___ LISTED ENTRIES ___

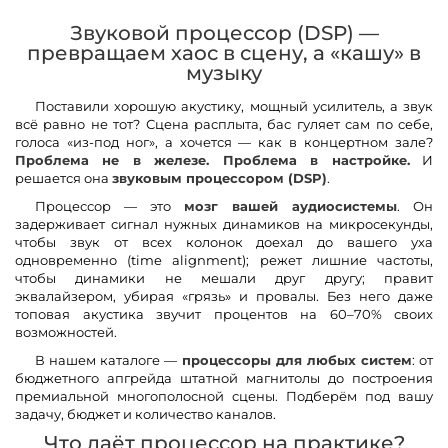
Звуковой процессор (DSP) —
превращаем хаос в сцену, а «кашу» в
музыку
Поставили хорошую акустику, мощный усилитель, а звук
всё равно не тот? Сцена расплыта, бас гуляет сам по себе,
голоса «из-под ног», а хочется — как в концертном зале?
Проблема не в железе. Проблема в настройке.
И
решается она
звуковым процессором (DSP)
.
Процессор — это
мозг вашей аудиосистемы
. Он
задерживает сигнал нужных динамиков на микросекунды,
чтобы звук от всех колонок доехал до вашего уха
одновременно (time alignment); режет лишние частоты,
чтобы динамики не мешали друг другу; правит
эквалайзером, убирая «грязь» и провалы. Без него даже
топовая акустика звучит процентов на 60–70% своих
возможностей.
В нашем каталоге —
процессоры для любых систем
: от
бюджетного апгрейда штатной магнитолы до построения
премиальной многополосной сцены. Подберём под вашу
задачу, бюджет и количество каналов.
Что даёт процессор на практике?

___

REQUIRED WORK:
Please make an exact copy of the lines above from the line with "Поставили хорошую акустику, мощный" through the line with "чтобы динамики не мешали друг другу; правит", both ends included.

TASK ANSWER:
Поставили хорошую акустику, мощный усилитель, а звук
всё равно не тот? Сцена расплыта, бас гуляет сам по себе,
голоса «из-под ног», а хочется — как в концертном зале?
Проблема не в железе. Проблема в настройке.
И
решается она
звуковым процессором (DSP)
.
Процессор — это
мозг вашей аудиосистемы
. Он
задерживает сигнал нужных динамиков на микросекунды,
чтобы звук от всех колонок доехал до вашего уха
одновременно (time alignment); режет лишние частоты,
чтобы динамики не мешали друг другу; правит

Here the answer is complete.